- [Task instructions]:
Please return every record exactly as written, leaving out the pictures.

- [Given data]:
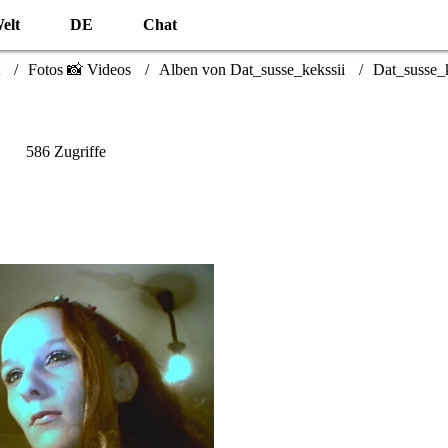
elt
DE
Chat
Fotos 📸 Videos
Alben von Dat_susse_kekssii
Dat_susse_k
586 Zugriffe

- [Result for this task]:
elt
DE
Chat
Fotos 📸 Videos
Alben von Dat_susse_kekssii
Dat_susse_k
586 Zugriffe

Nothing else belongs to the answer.